Suggested learning activities (classroom and home)

  1. Teacher demonstration: show Tisarana, Buddha Vandana, simple Puja with safe items (flower, water, candle). Invite learners to try with respect.
  2. Daily practice slot: 5–10 minutes of breathing meditation or Metta in class for a week; learners keep a short reflection diary (what they noticed).
  3. Role play: students act out offering and respectful behaviour at a shrine; discuss similarities with offerings in Hindu practice (respect, devotion).
  4. Art & craft: make a simple home shrine board with paper, draw a Buddha image, and list one daily kind action each child will do for a week.
  5. Community connection: visit a local Buddhist temple/vihara or invite a community elder to talk about daily practices (observe respectfully).
  6. Group project: record and share three ways practice helped someone (e.g., calmer before exams, helped a friend), then dedicate merits to local community service (clean school compound, plant a tree).

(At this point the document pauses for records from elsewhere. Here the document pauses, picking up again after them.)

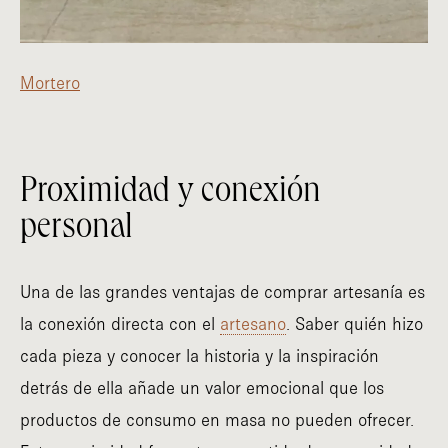
Mortero
Proximidad y conexión
personal
Una de las grandes ventajas de comprar artesanía es
la conexión directa con el
artesano
. Saber quién hizo
cada pieza y conocer la historia y la inspiración
detrás de ella añade un valor emocional que los
productos de consumo en masa no pueden ofrecer.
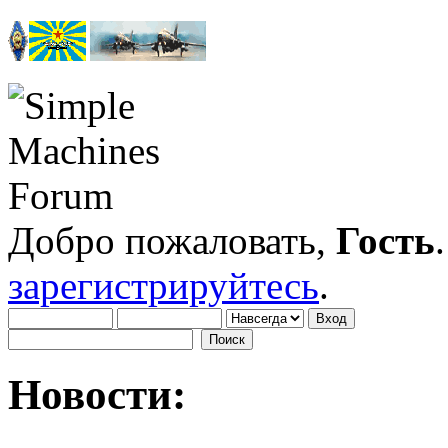
Добро пожаловать,
Гость
зарегистрируйтесь
.
Новости:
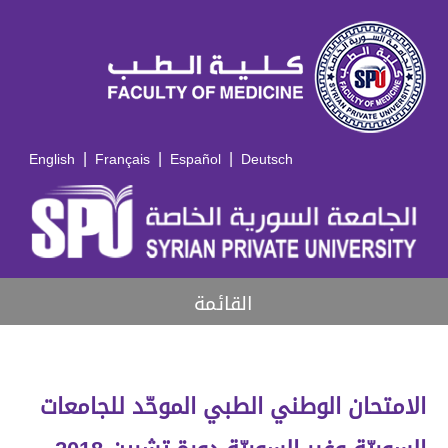
|
|
|
English
Français
Español
Deutsch
القائمة
الامتحان الوطني الطبي الموحّد للجامعات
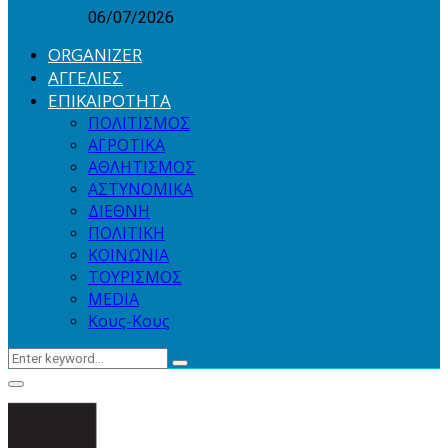
06/07/2026
ORGANIZER
ΑΓΓΕΛΙΕΣ
ΕΠΙΚΑΙΡΟΤΗΤΑ
ΠΟΛΙΤΙΣΜΟΣ
ΑΓΡΟΤΙΚΑ
ΑΘΛΗΤΙΣΜΟΣ
ΑΣΤΥΝΟΜΙΚΑ
ΔΙΕΘΝΗ
ΠΟΛΙΤΙΚΗ
ΚΟΙΝΩΝΙΑ
ΤΟΥΡΙΣΜΟΣ
MEDIA
Κους-Κους
Search
Search
for:
Primary
Menu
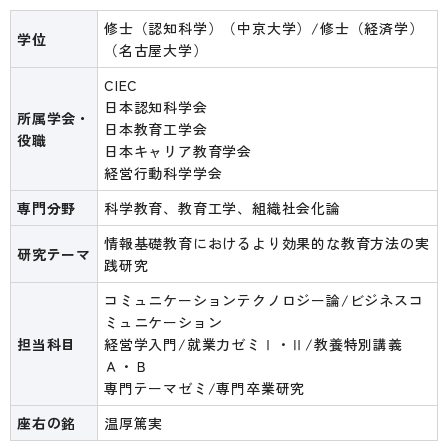
修士（認知科学）（中京大学）/修士（経済学）
学位
（名古屋大学）
CIEC
日本認知科学会
所属学会・
日本教育工学会
役職
日本キャリア教育学会
経営行動科学学会
専門分野
科学教育、教育工学、組織社会化論
情報基礎教育におけるより効果的な教育方法の実
研究テーマ
践研究
コミュニケーションテクノロジー論/ビジネスコ
ミュニケーション
担当科目
経営学入門/就業力ゼミⅠ・Ⅱ/教養特別講義
Ａ・Ｂ
専門テーマゼミ/専門卒業研究
座右の銘
温厚篤実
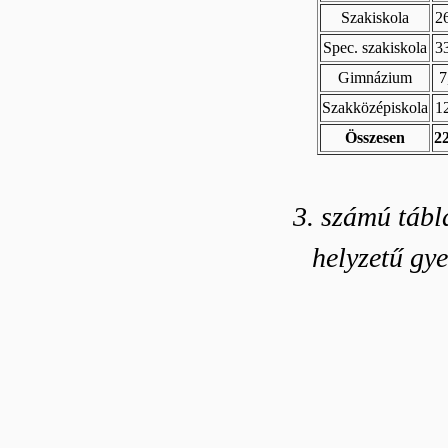
Szakiskola
2
Spec. szakiskola
3
Gimnázium
7
Szakközépiskola
1
Összesen
2
3. számú tábl
helyzetű gy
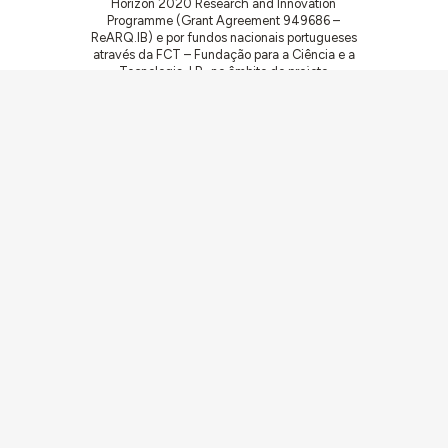
Horizon 2020 Research and Innovation
Programme (Grant Agreement 949686 –
ReARQ.IB) e por fundos nacionais portugueses
através da FCT – Fundação para a Ciência e a
Tecnologia, I.P., no âmbito do projeto
ArchNeed – The Architecture of Need:
Community Facilities in Portugal 1945-1985
(PTDC/ART-DAQ/6510/2020).
Comunidades
Atividades
Obras
Documentação
Agentes
Artigos e Noticias
Sobre
Ligações
Equipa
Ficha Técnica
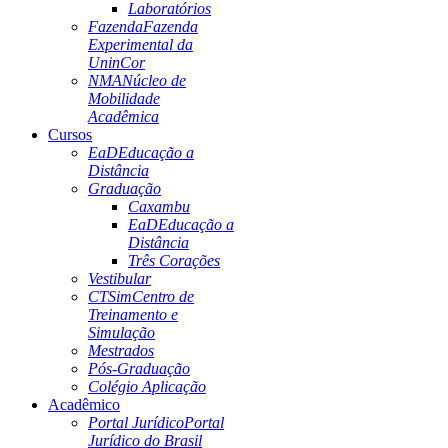
Laboratórios
Fazenda
Fazenda
Experimental da
UninCor
NMA
Núcleo de
Mobilidade
Acadêmica
Cursos
EaD
Educação a
Distância
Graduação
Caxambu
EaD
Educação a
Distância
Três Corações
Vestibular
CTSim
Centro de
Treinamento e
Simulação
Mestrados
Pós-Graduação
Colégio Aplicação
Acadêmico
Portal Jurídico
Portal
Jurídico do Brasil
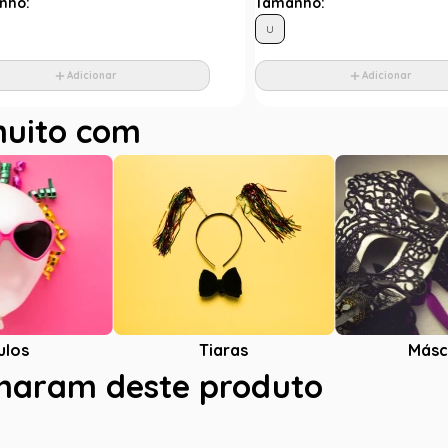
nho:
Tamanho:
U
Adicionar
Adicionar
muito com
ulos
Tiaras
Másc
charam deste produto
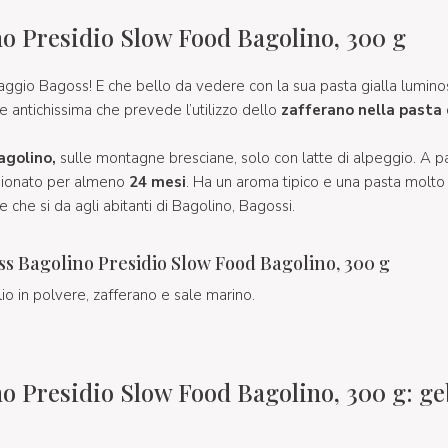
o Presidio Slow Food Bagolino, 300 g
gio Bagoss! E che bello da vedere con la sua pasta gialla luminos
e antichissima che prevede l’utilizzo dello
zafferano nella pasta
agolino,
sulle montagne bresciane, solo con latte di alpeggio. A p
gionato per almeno
24 mesi
. Ha un aroma tipico e una pasta molt
che si da agli abitanti di Bagolino, Bagossi.
s Bagolino Presidio Slow Food Bagolino, 300 g
io in polvere, zafferano e sale marino.
o Presidio Slow Food Bagolino, 300 g: ge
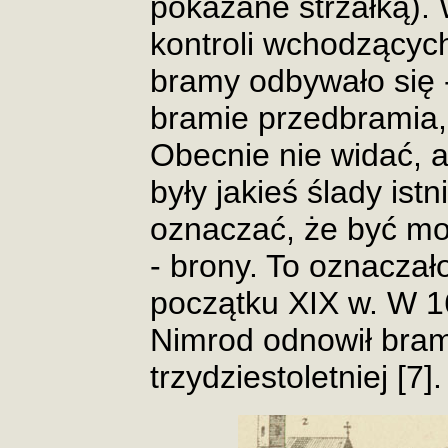
pokazane strzałką).
kontroli wchodzącyc
bramy odbywało się -
bramie przedbramia,
Obecnie nie widać, 
były jakieś ślady ist
oznaczać, że być m
- brony. To oznaczał
początku XIX w. W 16
Nimrod odnowił bram
trzydziestoletniej [7].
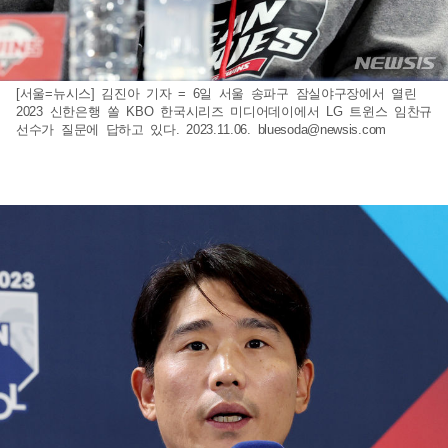
[서울=뉴시스] 김진아 기자 = 6일 서울 송파구 잠실야구장에서 열린
2023 신한은행 쏠 KBO 한국시리즈 미디어데이에서 LG 트윈스 임찬규
선수가 질문에 답하고 있다. 2023.11.06.
bluesoda@newsis.com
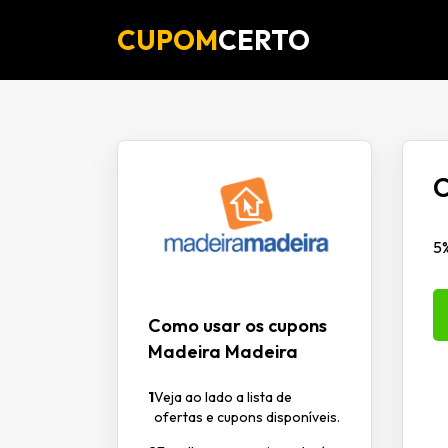
CUPOM
CERTO
C
5
Como usar os cupons
Madeira Madeira
1
Veja ao lado a lista de
ofertas e cupons disponíveis.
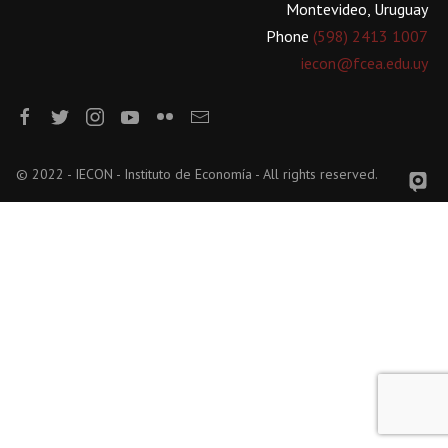
Montevideo, Uruguay
Phone
(598) 2413 1007
iecon@fcea.edu.uy
© 2022 - IECON - Instituto de Economía - All rights reserved.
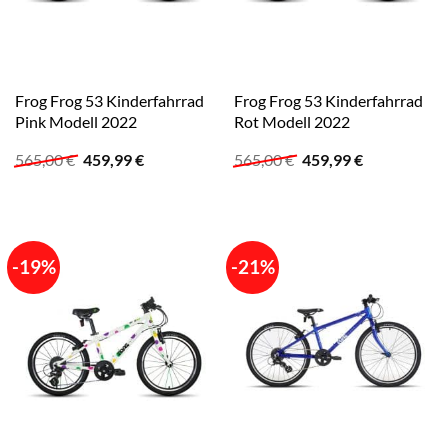
Frog Frog 53 Kinderfahrrad
Frog Frog 53 Kinderfahrrad
Pink Modell 2022
Rot Modell 2022
Ursprünglicher
Aktueller
Ursprünglicher
Aktueller
565,00
€
459,99
€
565,00
€
459,99
€
Preis
Preis
Preis
Preis
war:
ist:
war:
ist:
565,00 €
459,99 €.
565,00 €
459,99 €.
-19%
-21%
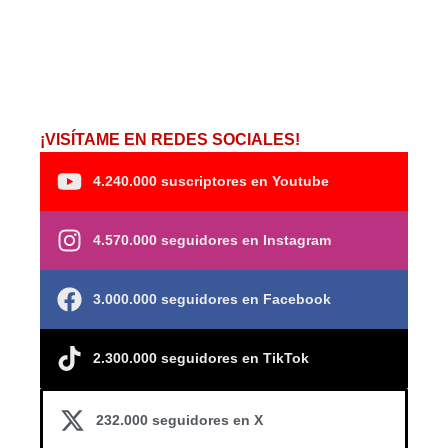
¡VISÍTAME EN REDES SOCIALES!
4.240.000 suscriptores en Youtube
4.570.000 seguidores en Instagram
3.000.000 seguidores en Facebook
2.300.000 seguidores en TikTok
232.000 seguidores en X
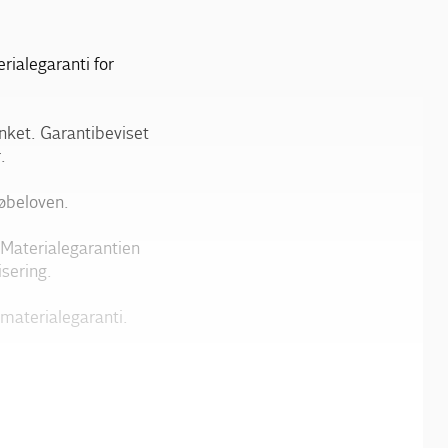
rialegaranti for
nket. Garantibeviset
.
købeloven.
. Materialegarantien
sering.
materialegaranti.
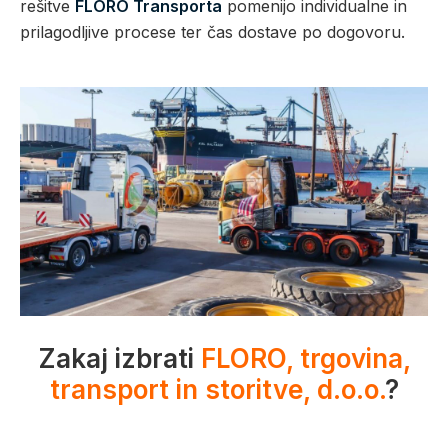
rešitve
FLORO Transporta
pomenijo individualne in
prilagodljive procese ter čas dostave po dogovoru.
Zakaj izbrati
FLORO, trgovina,
transport in storitve, d.o.o.
?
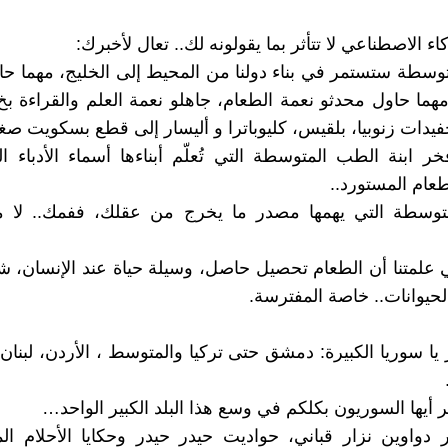
ء الاصطناعي لا تتأثر بما يقولونه لك.. تعال لأخبرك:
توسطة ستستمر في بناء دولنا من المحيط إلى الخليج، مهما حا
 مهما حاول محدثو نعمة الطعام، جاهلو نعمة العلم والقراءة 
فيدات زنوبيا، بلقيس، كليوباترا و أليسار إلى قطع بسكويت ص
خر ابنة الطب المتوسطة التي تُعلّم أبناءها أسماء الأدباء 
عام المستورد..
متوسطة التي يهمها مصدر ما يخرج من عقلك، ففمك.. لا 
ي علمتنا أن الطعام تحصيل حاصل، وسيلة حياة عند الإنسان، 
لحيوانات.. خاصة المفترسة.
يا سوريا الكبيرة: دمشق حتى تركيا والمتوسط ، الأردن، لبنان،
 أيها السوريون بكلكم في وسع هذا البلد الكبير الواحد…
دواوين نزار قباني، حواديت حيدر حيدر وحكايا الأحلام ال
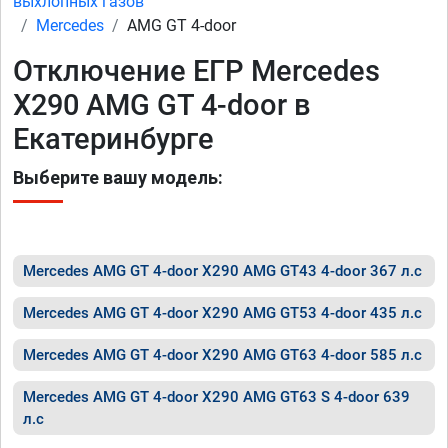
выхлопных газов
Mercedes
AMG GT 4-door
Отключение ЕГР Mercedes
X290 AMG GT 4-door в
Екатеринбурге
Выберите вашу модель:
Mercedes AMG GT 4-door X290 AMG GT43 4-door 367 л.с
Mercedes AMG GT 4-door X290 AMG GT53 4-door 435 л.с
Mercedes AMG GT 4-door X290 AMG GT63 4-door 585 л.с
Mercedes AMG GT 4-door X290 AMG GT63 S 4-door 639
л.с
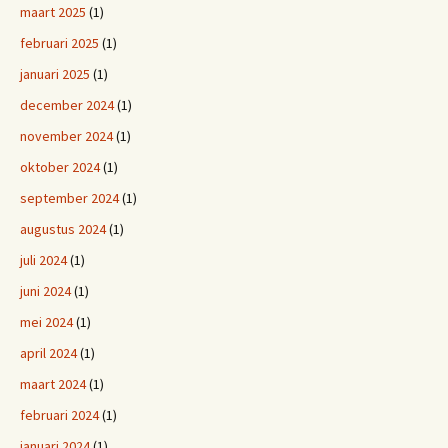
maart 2025
(1)
februari 2025
(1)
januari 2025
(1)
december 2024
(1)
november 2024
(1)
oktober 2024
(1)
september 2024
(1)
augustus 2024
(1)
juli 2024
(1)
juni 2024
(1)
mei 2024
(1)
april 2024
(1)
maart 2024
(1)
februari 2024
(1)
januari 2024
(1)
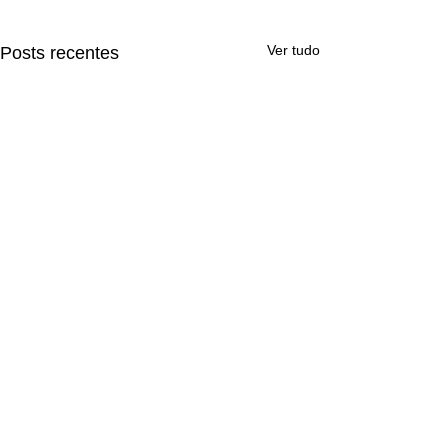
Ver tudo
Posts recentes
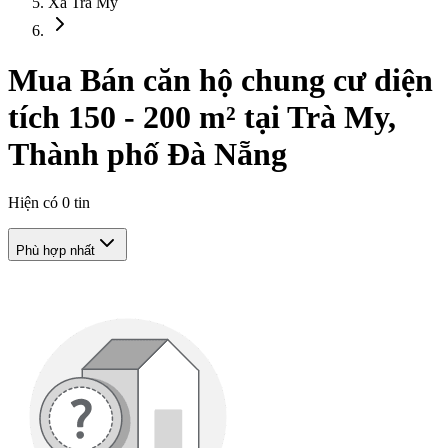
Xã Trà My
Mua Bán căn hộ chung cư diện
tích 150 - 200 m² tại Trà My,
Thành phố Đà Nẵng
Hiện có
0
tin
Phù hợp nhất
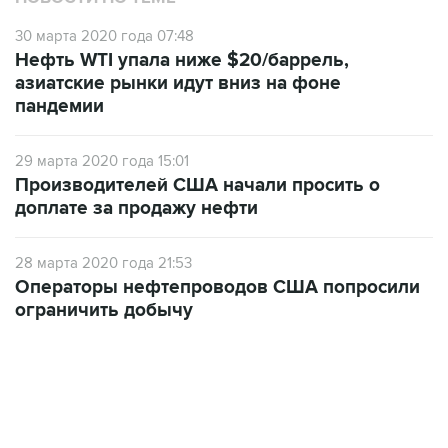
Нефть WTI упала ниже $20/баррель,
азиатские рынки идут вниз на фоне
пандемии
29 марта 2020 года 15:01
Производителей США начали просить о
доплате за продажу нефти
28 марта 2020 года 21:53
Операторы нефтепроводов США попросили
ограничить добычу
12:56, 9 августа 2026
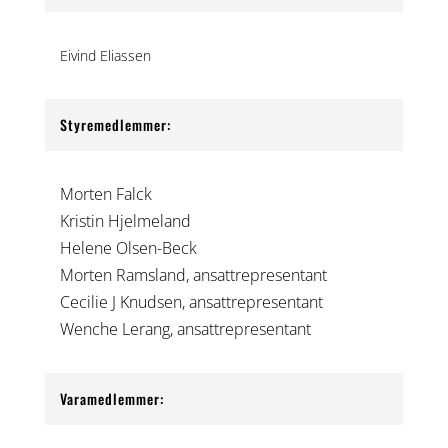
Eivind Eliassen
Styremedlemmer:
Morten Falck
Kristin Hjelmeland
Helene Olsen-Beck
Morten Ramsland, ansattrepresentant
Cecilie J Knudsen, ansattrepresentant
Wenche Lerang, ansattrepresentant
Varamedlemmer:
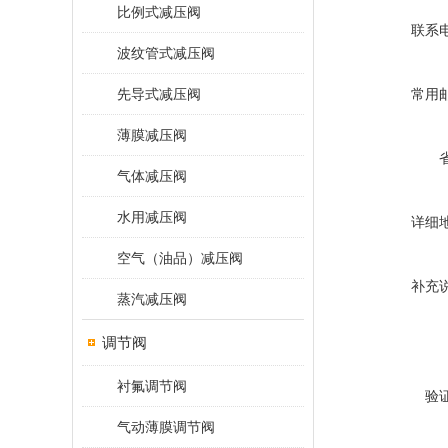
比例式减压阀
联系
波纹管式减压阀
先导式减压阀
常用
薄膜减压阀
气体减压阀
水用减压阀
详细
空气（油品）减压阀
补充
蒸汽减压阀
调节阀
衬氟调节阀
验
气动薄膜调节阀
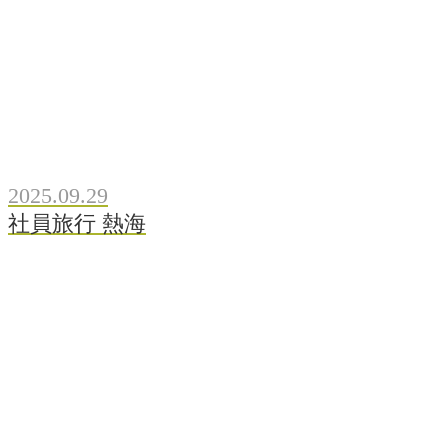
2025.09.29
社員旅行 熱海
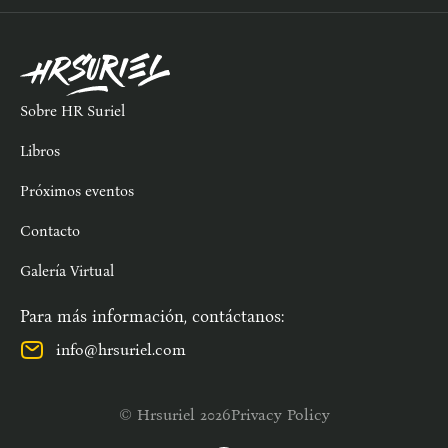
Sobre HR Suriel
Libros
Próximos eventos
Contacto
Galería Virtual
Para más información, contáctanos:
info@hrsuriel.com
© Hrsuriel 2026
Privacy Policy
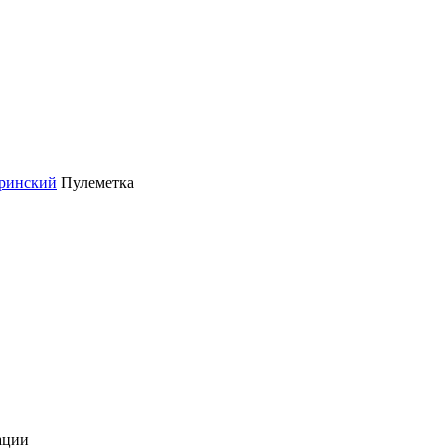
ринский
Пулеметка
ации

Assessment ideas (simple, age-appropriate)

  • Observe: Can the learner demonstrate Tisarana and a short Metta practice?
  • Practical task: Set up a small respectful offering at home and describe what was offered and why.
  • Reflection: Short diary entry on one week of practising breath meditation — what changed?
  • Group discussion: Explain one benefit of following the Five Precepts in school.

Note for teachers: Keep practice voluntary and respectful of all beliefs. Emphasise values (kindness, truthfulness, self-control) that are shared across faiths in Kenya. Encourage learners to practise safely (no open flame without supervision) and to use modest, local items for offerings.